**Problem**
For each line below that contains the string "http", copy that line.

Page layout parsing data:
--------
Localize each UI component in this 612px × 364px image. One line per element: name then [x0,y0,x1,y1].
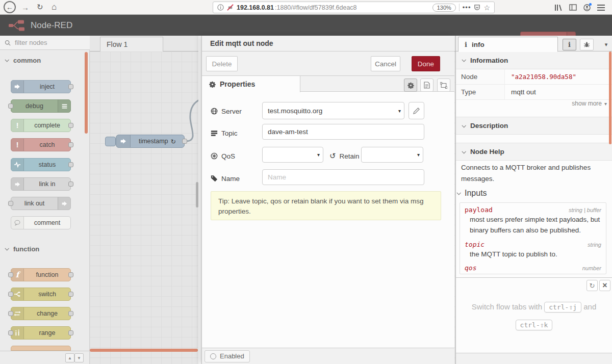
show-more-link[interactable]: show more ▾ [572,100,607,107]
chevron-down-icon [462,58,466,62]
info-row-type: Type mqtt out [456,85,612,100]
output-port[interactable] [68,311,73,316]
close-tips-button[interactable]: × [599,280,610,291]
gear-icon [407,82,414,89]
enabled-label: Enabled [220,352,244,360]
output-port[interactable] [68,84,73,89]
output-port[interactable] [68,272,73,277]
palette-node-label: catch [11,139,70,151]
tab-properties-label: Properties [220,80,255,88]
qos-select[interactable]: ▾ [262,147,323,163]
retain-select[interactable]: ▾ [361,147,423,163]
sidebar-toggle-icon[interactable] [569,4,577,11]
input-port[interactable] [8,292,13,297]
palette-category-function[interactable]: function [0,242,90,256]
node-appearance-button[interactable] [437,79,450,92]
library-icon[interactable] [554,4,563,11]
info-row-label: Type [456,85,505,99]
output-port[interactable] [68,330,73,335]
zoom-level-badge[interactable]: 130% [432,4,456,12]
browser-menu-icon[interactable] [597,5,605,11]
palette-filter[interactable]: filter nodes [0,36,90,50]
kbd-shortcut: ctrl-⇧j [544,302,581,313]
palette-node-debug[interactable]: debug [11,99,71,113]
palette-node-label: function [11,269,70,281]
palette-node-label: inject [11,81,70,93]
workspace-horizontal-scrollbar[interactable] [90,349,198,352]
palette-node-function[interactable]: f function [11,268,71,281]
output-port[interactable] [68,292,73,297]
palette-node-complete[interactable]: ! complete [11,119,71,132]
palette-node-inject[interactable]: inject [11,80,71,93]
edit-properties-button[interactable] [404,79,417,92]
sidebar-options-caret[interactable]: ▾ [599,39,612,50]
inject-trigger-button[interactable] [105,137,116,146]
forward-icon: → [21,3,29,12]
browser-forward-button[interactable]: → [21,4,29,11]
next-tip-button[interactable]: ↻ [586,280,598,291]
timestamp-node[interactable]: timestamp ↻ [116,135,185,148]
topic-input[interactable] [262,124,424,140]
input-port[interactable] [8,272,13,277]
refresh-icon: ↻ [590,282,595,290]
input-port[interactable] [8,103,13,109]
pocket-icon[interactable] [474,4,480,11]
node-red-logo [8,19,26,32]
page-actions-icon[interactable]: ••• [463,4,471,11]
chevron-double-down-icon: ▼ [77,356,81,360]
collapse-all-button[interactable]: ▲ [65,353,74,362]
palette-filter-placeholder: filter nodes [15,39,47,46]
section-information[interactable]: Information [456,51,612,69]
done-button[interactable]: Done [412,56,440,71]
server-select[interactable]: test.mosquitto.org ▾ [262,102,404,119]
palette-node-change[interactable]: change [11,307,71,320]
input-port[interactable] [8,201,13,206]
palette-node-status[interactable]: status [11,158,71,171]
bookmark-star-icon[interactable]: ☆ [483,4,490,12]
node-type-value: mqtt out [505,85,612,99]
output-port[interactable] [68,123,73,128]
browser-back-button[interactable]: ← [4,1,16,13]
enabled-toggle-button[interactable]: Enabled [205,350,250,362]
plugin-blocked-icon[interactable] [227,4,234,11]
inputs-heading[interactable]: Inputs [457,189,487,198]
browser-home-button[interactable]: ⌂ [52,3,57,11]
delete-button[interactable]: Delete [206,56,238,71]
palette-scrollbar[interactable] [85,52,88,134]
palette-node-link-in[interactable]: link in [11,177,71,191]
dialog-footer: Enabled [202,348,454,364]
output-port[interactable] [68,181,73,187]
debug-tab-button[interactable] [580,39,594,50]
output-port[interactable] [68,142,73,147]
output-port[interactable] [68,162,73,167]
section-node-help[interactable]: Node Help [456,143,612,161]
palette-category-common[interactable]: common [0,53,90,67]
name-input[interactable] [262,169,424,185]
palette-node-comment[interactable]: comment [11,216,71,229]
tab-properties[interactable]: Properties [202,76,300,92]
browser-refresh-button[interactable]: ↻ [37,3,43,11]
close-icon: × [602,281,607,290]
input-port[interactable] [8,311,13,316]
palette-node-catch[interactable]: ! catch [11,138,71,151]
info-tab-button[interactable]: i [563,39,576,50]
address-bar[interactable]: 192.168.0.81:1880/#flow/df57839f.6deac8 … [213,2,495,13]
edit-description-button[interactable] [420,79,434,92]
site-info-icon[interactable] [217,4,224,11]
tab-info[interactable]: i info [458,37,558,52]
document-icon [424,82,430,89]
palette-node-range[interactable]: range [11,326,71,340]
palette-node-switch[interactable]: switch [11,288,71,301]
retain-field-label: ↺ Retain [329,151,360,161]
palette-node-partial[interactable] [11,346,71,351]
section-description[interactable]: Description [456,117,612,135]
input-port[interactable] [8,330,13,335]
palette-node-link-out[interactable]: link out [11,197,71,210]
expand-all-button[interactable]: ▼ [74,353,84,362]
edit-server-button[interactable] [409,102,424,119]
output-port[interactable] [182,139,187,144]
sidebar-scrollbar[interactable] [609,51,611,144]
cancel-button[interactable]: Cancel [371,56,400,71]
nodered-header: Node-RED Deploy ▾ [0,15,612,36]
account-icon[interactable] [583,4,591,11]
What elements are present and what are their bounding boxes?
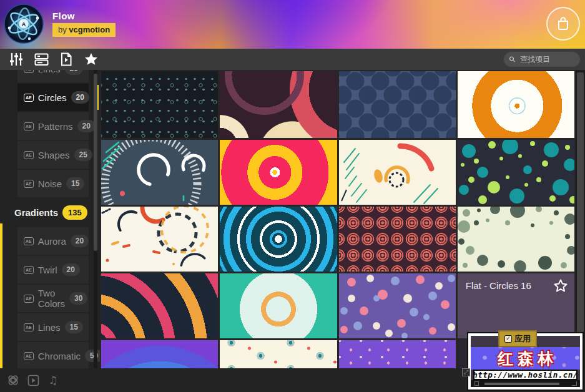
sidebar-item-lines-2[interactable]: AE Lines 15 [17, 313, 89, 341]
apply-button[interactable]: ✓ 应用 [498, 330, 537, 347]
sidebar-item-circles[interactable]: AE Circles 20 [17, 84, 89, 111]
grid-scrollbar-thumb[interactable] [577, 72, 584, 346]
watermark-brand-band: 红森林 [471, 347, 580, 370]
thumbnail-tile-cream-arcs[interactable] [339, 140, 456, 205]
search-input[interactable] [519, 54, 575, 64]
sidebar-item-two-colors[interactable]: AE Two Colors 30 [17, 285, 89, 312]
watermark-url-bar: http://www.hoslin.cn/ [473, 370, 578, 380]
thumbnail-tile-flower-dots[interactable] [220, 340, 337, 368]
count-badge: 25 [74, 149, 92, 161]
tile-art [458, 140, 574, 205]
thumbnail-tile-teal-lime-dots[interactable] [458, 140, 574, 205]
sidebar-item-label: Noise [38, 179, 62, 189]
watermark-url-text: http://www.hoslin.cn/ [473, 370, 578, 380]
filters-button[interactable] [8, 51, 24, 67]
ae-file-icon: AE [24, 122, 34, 130]
count-badge: 30 [69, 292, 87, 305]
thumbnail-tile-sketch-arcs[interactable] [101, 140, 218, 205]
sidebar-item-label: Two Colors [38, 288, 65, 309]
thumbnail-grid: Flat - Circles 16 [100, 70, 576, 368]
sidebar-item-lines[interactable]: AE Lines 20 [17, 70, 89, 82]
byline-brand: vcgmotion [69, 25, 110, 34]
checkbox-icon: ✓ [504, 335, 512, 343]
expand-icon: ⤢ [462, 368, 470, 376]
count-badge: 20 [65, 70, 83, 75]
count-badge: 20 [77, 120, 96, 132]
ae-file-icon: AE [24, 237, 34, 245]
small-square-icon [474, 381, 479, 386]
flow-app-window: A Flow by vcgmotion [0, 0, 585, 392]
thumbnail-tile-large-rings[interactable] [220, 71, 337, 138]
tile-art [339, 273, 456, 338]
sidebar-item-chromatic[interactable]: AE Chromatic 50 [17, 342, 89, 368]
byline-badge: by vcgmotion [52, 23, 116, 37]
svg-text:A: A [22, 21, 26, 27]
sidebar-item-twirl[interactable]: AE Twirl 20 [17, 256, 89, 283]
tile-art [101, 207, 218, 272]
sidebar-item-label: Shapes [38, 150, 70, 160]
search-box [504, 52, 580, 67]
ae-file-icon: AE [24, 151, 34, 159]
sidebar-scrollbar [94, 70, 97, 368]
sidebar-item-shapes[interactable]: AE Shapes 25 [17, 141, 89, 169]
thumbnail-tile-target-grid[interactable] [339, 207, 456, 272]
favorite-star-button[interactable] [553, 278, 568, 293]
grid-scrollbar [576, 70, 585, 368]
count-badge: 50 [85, 350, 100, 362]
sidebar-group-label: Gradients [14, 207, 58, 218]
watermark-footer-strip [471, 380, 580, 387]
sidebar-item-label: Chromatic [38, 351, 81, 361]
toolbar [0, 49, 585, 70]
app-title: Flow [52, 11, 75, 21]
count-badge: 15 [66, 177, 84, 190]
sidebar-item-noise[interactable]: AE Noise 15 [17, 170, 89, 197]
count-badge-yellow: 135 [62, 205, 87, 220]
thumbnail-tile-purple-polka[interactable] [339, 273, 456, 338]
sidebar-item-label: Twirl [38, 265, 57, 275]
thumbnail-tile-gradient-arcs[interactable] [101, 340, 218, 368]
thumbnail-tile-tiny-dots[interactable] [339, 340, 456, 368]
ae-file-icon: AE [24, 323, 34, 331]
watermark-brand-text: 红森林 [493, 348, 558, 369]
ae-file-icon: AE [24, 94, 34, 102]
list-view-button[interactable] [33, 51, 49, 67]
thumbnail-tile-red-yellow-target[interactable] [220, 140, 337, 205]
count-badge: 20 [62, 263, 80, 276]
project-file-button[interactable] [58, 51, 74, 67]
scrub-bar [484, 383, 559, 385]
thumbnail-tile-polka-grid[interactable] [339, 71, 456, 138]
ae-file-icon: AE [24, 180, 34, 188]
favorites-button[interactable] [83, 51, 99, 67]
header-gradient-banner: A Flow by vcgmotion [0, 0, 585, 49]
sidebar-item-label: Lines [38, 70, 61, 74]
ae-file-icon: AE [24, 295, 34, 303]
play-square-icon [27, 375, 39, 386]
apply-button-label: 应用 [514, 333, 531, 345]
count-badge: 20 [71, 91, 89, 104]
ae-file-icon: AE [24, 70, 34, 73]
byline-prefix: by [58, 25, 67, 34]
thumbnail-tile-mint-circles[interactable] [220, 273, 337, 338]
thumbnail-tile-cyan-rings[interactable] [220, 207, 337, 272]
store-bag-button[interactable] [546, 7, 580, 41]
sidebar-item-label: Patterns [38, 121, 73, 132]
audio-toggle-button[interactable]: ♫ [46, 373, 60, 387]
gradients-group-indicator [0, 223, 2, 368]
sliders-icon [9, 52, 24, 67]
thumbnail-tile-scattered-arcs[interactable] [101, 207, 218, 272]
sidebar-item-patterns[interactable]: AE Patterns 20 [17, 112, 89, 140]
sidebar-item-label: Lines [38, 322, 61, 333]
sidebar-scrollbar-thumb[interactable] [94, 74, 97, 251]
preview-play-button[interactable] [26, 373, 40, 387]
star-icon [83, 52, 99, 67]
thumbnail-tile-hover-card[interactable]: Flat - Circles 16 [458, 273, 574, 338]
thumbnail-tile-orange-target[interactable] [458, 71, 574, 138]
thumbnail-tile-sage-dots[interactable] [458, 207, 574, 272]
sidebar-group-gradients[interactable]: Gradients 135 [4, 198, 89, 226]
sidebar-item-aurora[interactable]: AE Aurora 20 [17, 227, 89, 255]
ae-file-icon: AE [24, 352, 34, 360]
render-orbit-button[interactable] [6, 373, 20, 387]
thumbnail-tile-dotted-columns[interactable] [101, 71, 218, 138]
tile-art [339, 140, 456, 205]
thumbnail-tile-corner-arcs[interactable] [101, 273, 218, 338]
--------
**Solution to the exercise**
watermark-url-bar: http://www.hoslin.cn/ [473, 370, 578, 380]
watermark-url-text: http://www.hoslin.cn/ [473, 370, 578, 380]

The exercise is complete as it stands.